Sur la route, dynamisme et réalisme

Le dynamisme viendra de notre grand désir de parvenir à ce très intérieur de nous-même où Dieu demeure.

Sur cet horizon, aux dimensions divines, Thérèse nous invite avec réalisme à une marche quotidienne, concrète. Elle nous incite finement, souvent malicieusement, à déjouer nos illusions, à progresser dans la connaissance de nous-mêmes, à nous déterminer à faire ce tout petit peu où aujourd’hui, nous engageons notre liberté, tout de suite. Par ses exigences de détachement, de pauvreté, d’humilité, de charité fraternelle surtout, elle nous pousse au risque d’un amour vrai. La manière d’oraison de Thérèse est liée à une manière de vivre qui dispose à l’action de Dieu et qui en est le fruit.

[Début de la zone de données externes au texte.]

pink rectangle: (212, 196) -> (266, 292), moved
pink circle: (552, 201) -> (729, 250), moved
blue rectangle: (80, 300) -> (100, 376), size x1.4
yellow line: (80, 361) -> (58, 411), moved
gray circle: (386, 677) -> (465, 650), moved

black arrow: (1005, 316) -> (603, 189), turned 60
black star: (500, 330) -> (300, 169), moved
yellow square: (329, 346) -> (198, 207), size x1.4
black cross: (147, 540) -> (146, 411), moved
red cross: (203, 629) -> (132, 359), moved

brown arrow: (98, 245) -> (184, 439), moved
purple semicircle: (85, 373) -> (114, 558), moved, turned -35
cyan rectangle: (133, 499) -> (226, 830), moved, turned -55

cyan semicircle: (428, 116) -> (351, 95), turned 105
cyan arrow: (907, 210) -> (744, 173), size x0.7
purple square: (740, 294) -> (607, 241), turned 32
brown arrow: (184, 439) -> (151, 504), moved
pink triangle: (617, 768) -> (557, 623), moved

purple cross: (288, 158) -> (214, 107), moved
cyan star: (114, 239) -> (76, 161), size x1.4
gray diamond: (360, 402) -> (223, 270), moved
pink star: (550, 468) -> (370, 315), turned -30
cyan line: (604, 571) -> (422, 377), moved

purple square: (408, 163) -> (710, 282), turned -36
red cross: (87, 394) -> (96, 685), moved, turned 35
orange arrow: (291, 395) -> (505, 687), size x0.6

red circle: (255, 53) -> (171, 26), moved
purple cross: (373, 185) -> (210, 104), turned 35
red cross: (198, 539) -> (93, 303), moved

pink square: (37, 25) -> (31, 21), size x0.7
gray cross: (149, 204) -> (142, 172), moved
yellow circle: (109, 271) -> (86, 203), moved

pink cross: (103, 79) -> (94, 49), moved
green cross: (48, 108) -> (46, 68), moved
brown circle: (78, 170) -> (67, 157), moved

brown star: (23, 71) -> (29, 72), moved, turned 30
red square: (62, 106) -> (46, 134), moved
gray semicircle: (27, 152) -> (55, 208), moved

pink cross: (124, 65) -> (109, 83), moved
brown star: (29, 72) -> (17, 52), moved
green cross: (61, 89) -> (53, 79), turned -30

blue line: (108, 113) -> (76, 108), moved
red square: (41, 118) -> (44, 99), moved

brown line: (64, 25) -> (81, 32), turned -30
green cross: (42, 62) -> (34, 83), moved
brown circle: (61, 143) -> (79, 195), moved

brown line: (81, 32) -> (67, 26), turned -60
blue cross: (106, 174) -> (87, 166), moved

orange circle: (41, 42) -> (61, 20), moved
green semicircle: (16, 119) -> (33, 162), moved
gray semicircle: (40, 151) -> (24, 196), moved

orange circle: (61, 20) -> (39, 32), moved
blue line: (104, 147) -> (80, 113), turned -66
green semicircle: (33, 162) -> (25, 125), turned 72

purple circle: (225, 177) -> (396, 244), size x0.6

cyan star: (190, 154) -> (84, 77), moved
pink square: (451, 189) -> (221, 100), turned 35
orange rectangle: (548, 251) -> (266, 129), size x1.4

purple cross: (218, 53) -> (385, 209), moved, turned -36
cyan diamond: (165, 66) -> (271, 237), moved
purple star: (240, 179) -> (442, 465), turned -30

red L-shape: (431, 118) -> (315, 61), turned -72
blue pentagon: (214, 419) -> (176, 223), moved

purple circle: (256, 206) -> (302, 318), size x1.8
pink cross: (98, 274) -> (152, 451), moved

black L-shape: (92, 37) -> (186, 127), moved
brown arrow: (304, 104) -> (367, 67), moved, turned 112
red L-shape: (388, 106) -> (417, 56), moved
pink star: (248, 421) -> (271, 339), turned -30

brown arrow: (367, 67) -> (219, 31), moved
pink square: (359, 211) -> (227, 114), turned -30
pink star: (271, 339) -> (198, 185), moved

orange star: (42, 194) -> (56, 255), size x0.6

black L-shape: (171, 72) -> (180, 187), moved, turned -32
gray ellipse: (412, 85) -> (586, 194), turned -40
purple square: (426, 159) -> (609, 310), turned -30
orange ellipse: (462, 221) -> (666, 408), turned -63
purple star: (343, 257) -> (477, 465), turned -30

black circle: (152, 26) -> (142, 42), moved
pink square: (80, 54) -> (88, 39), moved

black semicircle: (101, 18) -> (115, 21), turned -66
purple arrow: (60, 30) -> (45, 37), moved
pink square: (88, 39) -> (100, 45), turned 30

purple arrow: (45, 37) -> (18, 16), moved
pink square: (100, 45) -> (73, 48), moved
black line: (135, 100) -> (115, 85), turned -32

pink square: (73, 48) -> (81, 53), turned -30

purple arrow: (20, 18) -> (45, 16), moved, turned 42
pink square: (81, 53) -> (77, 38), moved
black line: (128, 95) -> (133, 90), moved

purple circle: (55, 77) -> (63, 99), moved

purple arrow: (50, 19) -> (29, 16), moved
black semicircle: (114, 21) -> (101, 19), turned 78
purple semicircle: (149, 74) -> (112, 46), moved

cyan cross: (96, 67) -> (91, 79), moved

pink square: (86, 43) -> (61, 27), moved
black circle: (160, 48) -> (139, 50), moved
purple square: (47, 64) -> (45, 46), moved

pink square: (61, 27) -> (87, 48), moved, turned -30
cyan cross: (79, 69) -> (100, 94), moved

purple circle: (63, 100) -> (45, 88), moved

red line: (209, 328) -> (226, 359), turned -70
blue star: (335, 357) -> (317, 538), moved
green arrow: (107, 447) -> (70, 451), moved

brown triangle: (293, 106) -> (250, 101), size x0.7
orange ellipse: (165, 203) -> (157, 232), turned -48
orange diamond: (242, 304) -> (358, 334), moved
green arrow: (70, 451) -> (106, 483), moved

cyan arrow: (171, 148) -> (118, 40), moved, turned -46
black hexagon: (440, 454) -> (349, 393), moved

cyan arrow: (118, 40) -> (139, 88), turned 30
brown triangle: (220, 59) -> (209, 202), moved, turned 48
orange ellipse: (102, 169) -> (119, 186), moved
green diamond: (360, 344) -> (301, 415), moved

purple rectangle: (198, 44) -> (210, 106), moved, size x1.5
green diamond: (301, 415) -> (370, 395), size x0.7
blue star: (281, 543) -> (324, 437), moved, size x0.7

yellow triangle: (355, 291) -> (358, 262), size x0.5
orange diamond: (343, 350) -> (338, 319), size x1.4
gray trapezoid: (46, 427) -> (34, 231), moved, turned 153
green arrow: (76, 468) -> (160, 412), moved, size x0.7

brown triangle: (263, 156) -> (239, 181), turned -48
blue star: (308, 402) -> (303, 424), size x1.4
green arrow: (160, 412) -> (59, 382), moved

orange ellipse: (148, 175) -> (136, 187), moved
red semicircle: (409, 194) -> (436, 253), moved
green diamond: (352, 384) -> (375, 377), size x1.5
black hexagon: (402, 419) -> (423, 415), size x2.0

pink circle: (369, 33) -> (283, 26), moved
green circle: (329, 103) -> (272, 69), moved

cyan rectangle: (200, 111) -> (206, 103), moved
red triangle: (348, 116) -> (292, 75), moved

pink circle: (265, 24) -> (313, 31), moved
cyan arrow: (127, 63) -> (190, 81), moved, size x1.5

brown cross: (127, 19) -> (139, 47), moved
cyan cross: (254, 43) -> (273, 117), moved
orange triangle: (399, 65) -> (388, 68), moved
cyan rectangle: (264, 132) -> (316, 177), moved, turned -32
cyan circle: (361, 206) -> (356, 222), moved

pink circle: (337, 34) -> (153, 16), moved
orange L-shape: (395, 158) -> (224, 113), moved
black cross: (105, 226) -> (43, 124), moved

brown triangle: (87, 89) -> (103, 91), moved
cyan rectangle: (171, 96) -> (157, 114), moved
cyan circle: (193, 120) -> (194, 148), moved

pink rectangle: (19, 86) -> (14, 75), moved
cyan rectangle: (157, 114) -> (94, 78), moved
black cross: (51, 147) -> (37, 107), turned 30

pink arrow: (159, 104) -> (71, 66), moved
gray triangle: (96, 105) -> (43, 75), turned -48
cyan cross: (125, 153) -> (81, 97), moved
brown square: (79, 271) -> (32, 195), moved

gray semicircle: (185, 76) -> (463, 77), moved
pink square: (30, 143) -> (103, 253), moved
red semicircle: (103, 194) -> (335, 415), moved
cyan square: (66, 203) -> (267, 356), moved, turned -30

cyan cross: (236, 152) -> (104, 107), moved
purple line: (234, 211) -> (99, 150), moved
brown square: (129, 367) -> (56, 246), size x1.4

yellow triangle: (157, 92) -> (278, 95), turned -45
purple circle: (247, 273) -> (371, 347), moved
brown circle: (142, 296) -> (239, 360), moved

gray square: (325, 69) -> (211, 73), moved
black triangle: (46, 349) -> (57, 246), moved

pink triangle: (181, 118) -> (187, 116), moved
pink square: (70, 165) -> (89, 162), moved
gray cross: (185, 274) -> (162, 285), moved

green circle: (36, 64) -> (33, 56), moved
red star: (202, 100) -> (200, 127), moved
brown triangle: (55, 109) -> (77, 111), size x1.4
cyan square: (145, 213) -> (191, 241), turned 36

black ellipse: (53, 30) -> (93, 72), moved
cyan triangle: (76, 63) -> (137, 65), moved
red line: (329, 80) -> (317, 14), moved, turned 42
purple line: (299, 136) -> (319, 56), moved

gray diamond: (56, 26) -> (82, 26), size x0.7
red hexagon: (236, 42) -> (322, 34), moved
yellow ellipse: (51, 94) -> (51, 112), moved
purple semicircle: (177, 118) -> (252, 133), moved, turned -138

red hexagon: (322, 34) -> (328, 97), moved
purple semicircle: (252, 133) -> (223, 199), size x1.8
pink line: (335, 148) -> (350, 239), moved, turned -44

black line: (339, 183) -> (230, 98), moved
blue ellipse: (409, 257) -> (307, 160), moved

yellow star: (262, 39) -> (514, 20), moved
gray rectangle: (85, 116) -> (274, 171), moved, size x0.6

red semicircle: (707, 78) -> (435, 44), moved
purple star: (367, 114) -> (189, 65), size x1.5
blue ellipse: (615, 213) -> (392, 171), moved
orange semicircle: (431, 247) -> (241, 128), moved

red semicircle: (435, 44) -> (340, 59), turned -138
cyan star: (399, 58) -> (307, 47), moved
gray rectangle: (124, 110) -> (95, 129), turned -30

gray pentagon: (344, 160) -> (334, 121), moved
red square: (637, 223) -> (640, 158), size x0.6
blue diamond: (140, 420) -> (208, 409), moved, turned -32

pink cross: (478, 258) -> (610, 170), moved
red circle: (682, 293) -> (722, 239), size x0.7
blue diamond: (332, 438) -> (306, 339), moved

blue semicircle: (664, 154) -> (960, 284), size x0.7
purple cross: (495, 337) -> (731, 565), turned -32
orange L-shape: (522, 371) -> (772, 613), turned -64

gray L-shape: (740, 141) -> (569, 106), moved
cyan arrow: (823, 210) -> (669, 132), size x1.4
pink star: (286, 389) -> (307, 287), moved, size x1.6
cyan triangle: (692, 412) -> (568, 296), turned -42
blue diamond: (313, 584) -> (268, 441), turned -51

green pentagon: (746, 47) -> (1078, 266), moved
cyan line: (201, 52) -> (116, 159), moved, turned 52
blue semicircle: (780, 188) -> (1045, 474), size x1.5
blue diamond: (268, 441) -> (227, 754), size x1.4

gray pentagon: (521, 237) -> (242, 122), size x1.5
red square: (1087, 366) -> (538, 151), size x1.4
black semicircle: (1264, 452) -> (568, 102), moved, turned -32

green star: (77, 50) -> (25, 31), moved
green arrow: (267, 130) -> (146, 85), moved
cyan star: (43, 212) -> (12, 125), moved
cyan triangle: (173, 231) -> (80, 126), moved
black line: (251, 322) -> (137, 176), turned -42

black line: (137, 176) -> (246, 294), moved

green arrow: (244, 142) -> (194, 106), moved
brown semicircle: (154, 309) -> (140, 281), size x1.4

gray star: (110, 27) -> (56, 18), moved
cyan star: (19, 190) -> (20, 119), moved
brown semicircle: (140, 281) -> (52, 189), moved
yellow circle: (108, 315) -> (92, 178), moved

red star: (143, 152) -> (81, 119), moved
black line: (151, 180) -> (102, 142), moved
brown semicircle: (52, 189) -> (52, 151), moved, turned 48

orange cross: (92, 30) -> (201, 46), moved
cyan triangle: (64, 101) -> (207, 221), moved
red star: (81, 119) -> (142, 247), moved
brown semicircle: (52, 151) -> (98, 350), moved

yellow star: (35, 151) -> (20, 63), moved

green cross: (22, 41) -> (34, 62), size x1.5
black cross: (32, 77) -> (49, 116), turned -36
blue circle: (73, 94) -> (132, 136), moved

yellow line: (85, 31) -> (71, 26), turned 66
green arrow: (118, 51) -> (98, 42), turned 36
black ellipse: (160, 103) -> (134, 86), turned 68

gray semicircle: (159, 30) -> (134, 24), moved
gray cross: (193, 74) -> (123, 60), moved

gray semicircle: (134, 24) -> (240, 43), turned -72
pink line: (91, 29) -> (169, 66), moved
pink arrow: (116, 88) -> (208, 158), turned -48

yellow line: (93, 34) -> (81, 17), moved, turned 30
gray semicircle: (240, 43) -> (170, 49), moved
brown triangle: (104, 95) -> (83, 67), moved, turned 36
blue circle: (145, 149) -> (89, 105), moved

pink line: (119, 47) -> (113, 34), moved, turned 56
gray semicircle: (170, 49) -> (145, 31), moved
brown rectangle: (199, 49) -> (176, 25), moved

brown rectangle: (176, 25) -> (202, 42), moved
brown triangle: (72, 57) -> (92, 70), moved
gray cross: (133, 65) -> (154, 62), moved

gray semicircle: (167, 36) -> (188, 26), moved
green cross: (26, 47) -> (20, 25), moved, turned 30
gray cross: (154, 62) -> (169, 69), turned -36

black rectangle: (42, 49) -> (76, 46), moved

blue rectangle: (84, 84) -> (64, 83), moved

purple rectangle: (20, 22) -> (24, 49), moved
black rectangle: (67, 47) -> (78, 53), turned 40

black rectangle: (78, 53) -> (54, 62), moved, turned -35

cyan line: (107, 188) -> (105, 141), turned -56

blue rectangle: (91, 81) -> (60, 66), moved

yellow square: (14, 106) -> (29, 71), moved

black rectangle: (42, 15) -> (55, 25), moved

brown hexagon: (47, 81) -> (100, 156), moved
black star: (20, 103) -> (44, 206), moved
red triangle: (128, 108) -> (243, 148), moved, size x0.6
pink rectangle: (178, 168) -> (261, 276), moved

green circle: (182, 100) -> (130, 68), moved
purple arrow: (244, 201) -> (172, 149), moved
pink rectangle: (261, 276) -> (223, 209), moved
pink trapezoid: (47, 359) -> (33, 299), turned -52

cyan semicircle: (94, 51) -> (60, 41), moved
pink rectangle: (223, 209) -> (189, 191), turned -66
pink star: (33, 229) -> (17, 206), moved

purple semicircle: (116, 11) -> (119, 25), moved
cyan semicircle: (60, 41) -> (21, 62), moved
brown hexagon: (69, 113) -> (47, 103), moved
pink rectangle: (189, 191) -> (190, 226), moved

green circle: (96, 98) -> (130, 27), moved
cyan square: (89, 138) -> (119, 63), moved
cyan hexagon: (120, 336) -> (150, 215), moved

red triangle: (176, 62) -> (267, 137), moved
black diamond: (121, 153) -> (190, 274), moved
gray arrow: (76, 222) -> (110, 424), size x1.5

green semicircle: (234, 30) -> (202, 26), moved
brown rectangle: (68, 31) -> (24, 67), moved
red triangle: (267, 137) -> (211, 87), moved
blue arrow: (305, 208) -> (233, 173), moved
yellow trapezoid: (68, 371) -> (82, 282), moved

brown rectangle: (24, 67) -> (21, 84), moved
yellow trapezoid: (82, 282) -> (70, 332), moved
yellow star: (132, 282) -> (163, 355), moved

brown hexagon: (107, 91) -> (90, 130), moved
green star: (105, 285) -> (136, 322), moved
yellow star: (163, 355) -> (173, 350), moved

Dans l’aventure où nous nous lançons, aidons-nous les uns les autres.

Les petits Carmels fondés par Thérèse sont des lieux où l’on s’entraide à se tenir en éveil pour que Dieu soit libre de nous donner son amitié quand il le voudra, comme il voudra, avec le libre consentement de notre amitié pour lui.

Secrètement, cette entraide joue au niveau de nos frères en humanité, connus ou inconnus. Thérèse a l’intuition neuve que la vie de prière est un service d’Église Dans un monde en feu, aidons le Seigneur en étant tels qu’il puisse écouter nos prières.

Thérèse ne nous propose rien d’autre que d’aller de l’avant sur le chemin étroit de l’Évangile, de prendre au sérieux les exigences incontournables d’une marche à la suite de Celui qui nous a tant aimés, le Christ Jésus. Si nous tenons les yeux fixés sur Lui, ce qui, de loin, nous semble un dangereux sentier de haute montagne, se découvre sous nos pas comme un chemin large et royal, l’espace où Dieu suscite peu à peu notre fragile liberté, à son image et ressemblance.

Il reste très significatif, au 21e siècle, comme au 16ème, que ce soit une femme qui en témoigne. Je suis femme et bonne à rien, écrit Thérèse avec humour. L’appel de Dieu est si clair et si contagieux dans l’expérience de cette femme libre, énergique et joyeuse.

Recueillons la déposition de cette exploratrice d’un monde nouveau, trop inconnu, encore, de nous. En nous laissant entraîner par son témoignage, nous lui donnerons vie et fécondité pour répondre d’une certaine manière à des défis mondialisés en cette aube d’une autre modernité.